Currently the Bitcoin Cash network allows 32 MB blocks, with some miners individually setting a soft-cap on their own block production at a lower value.

After splitting with Bitcoin Core in 2017, the Bitcoin Cash community initially raised the blocksize limit to 8MB. This was increased again in 2018 to the current 32 MB limit. Work is currently underway to raise the limit to 256 MB.

Arguments to remove a limit

Some people, most notably advocates of Bitcoin SV (frequently former or concurrent Bitcoin Cash adopters), remain perpetually concerned over the issue of blocksize limit. Arguments to remove a limit generally fall into the following categories:

  • Centralised control: Having a limit at all is "proof" there is "central control" of BCH. Who decides the right limit?
  • Miner agency / free market approach: Shouldn't miners decide for themselves what is an appropriate blocksize, surely it would be better to have no limit & allow the free market to set the appropriate size of blocks?
  • Demand discouraging: Restricting current capacity signals large corporations or potential demand to avoid joining the community. Companies will not even consider building applications on BCH if they can't be assured the capacity to serve their large user bases will be available for their applications.
  • Historical lessons: Isn't there potential for the Bitcoin Cash community to hit the same roadblock as the pre-split Bitcoin and refuse to scale the blocks with growing demand as happened with BTC? Those who don't learn the mistakes of history are doomed to repeat them.

Although these concerns are understandable (particularly in light of history), the arguments for removing a blocksize limit are naive and lack nuance.

Importance of a blocksize limit

For an alternative perspective on the issues of having no limit, read the Adaptive Blocksize CHIP spec section.

  • Central control Central control of Bitcoin Cash is a myth.
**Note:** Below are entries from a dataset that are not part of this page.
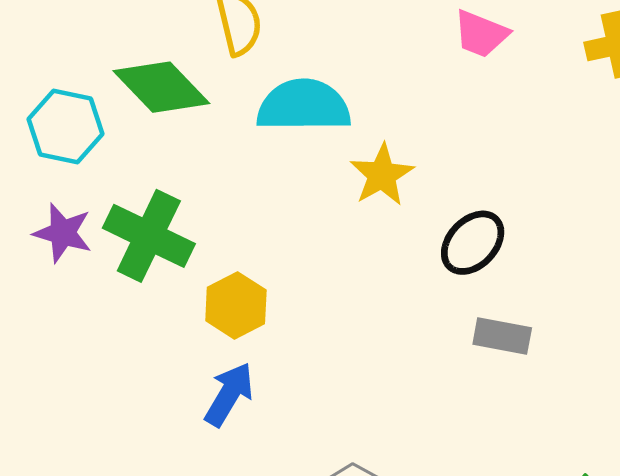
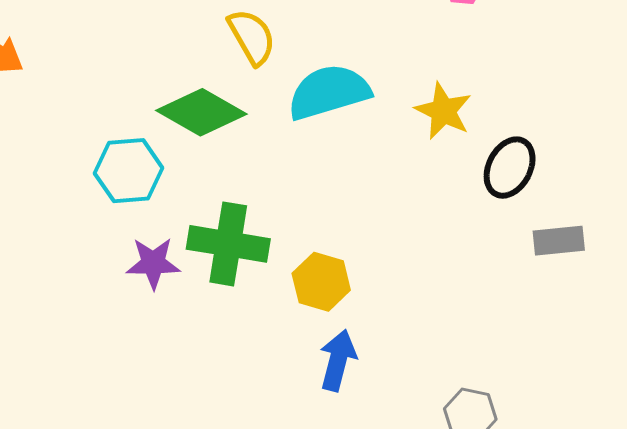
yellow star: (382, 175) -> (443, 111), moved

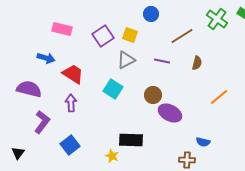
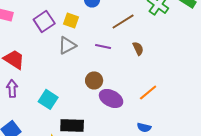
brown semicircle: (197, 63) -> (138, 48), turned -40
cyan square: (113, 89) -> (48, 99), moved
orange line: (219, 97) -> (148, 92), moved

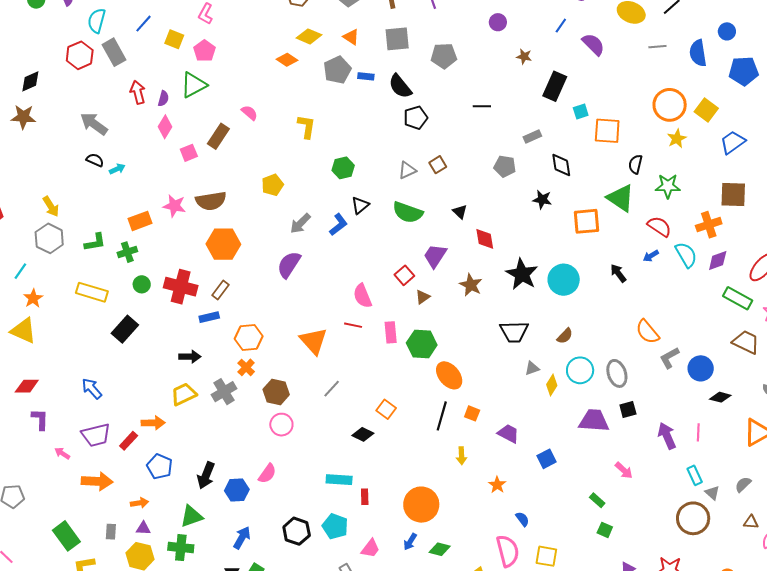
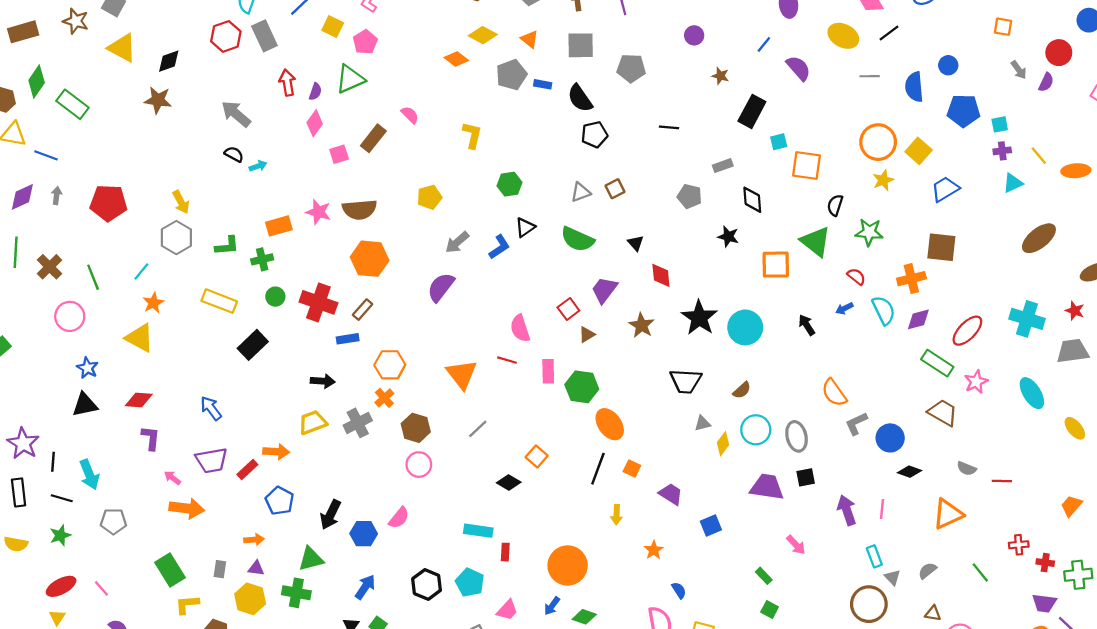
red semicircle: (659, 226) -> (856, 276), size x0.7
orange arrow: (97, 481) -> (187, 508), moved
The CHIP process has been developed specifically to address previous problems of centralising influence in the community. The BSV adopters that believe in central control (which they can never clearly identify the source of) are overlooking their own rejection from the community & subsequent rejection of XEC as demonstrations of the community collectively determining its own direction in an organic process.
  • Miner agency / free market approach: The limit is intended to stay well above realistic demand at all times. Miners are able to accomodate their own situation by setting soft caps on their own blocks below the limit, as many do. Although they have that option, at the same time, miners have demonstrated throughout crypto history that they are often very passive (and/or busy running the more immediate concerns of their mining operation), so wherever possible they seem to prefer that as many decisions as possible are made on their behalf by community/developers. Their lack of interest in proactively intervening on other parts of BCH / Bitcoin fork development is indicative that having to manually decide on blocksizes would be one more hassle that they'd rather not need to debate or spend time adjusting.
  • Demand discouraging: Stability & predictability is an important engineering concern. However, no large company appears in the ecosystem of any blockchain suddenly adding millions of transactions with no warning. Adoption is an ongoing, organic process. The engineers at interested companies will prudently start a new initiative small and with a testing phase and also will make themselves known to the community to discuss in cases where engineering limits are a concern to them.

Adaptive blocksize limit

While having no limit is foolish, the BCH community does recognise that the coordination cost of raising the limit each time is substantial & potential for splitting the community over a divisive issue does exist. To address these concerns, discussion is currently underway over the idea of having an automatically adapting blocksize.

This approach tackles the valid concerns over limit management without blithely removing all limits. Even if implemented, the community could always modify or update the algorithm through the CHIP process if unexpected problems or further learning occurred.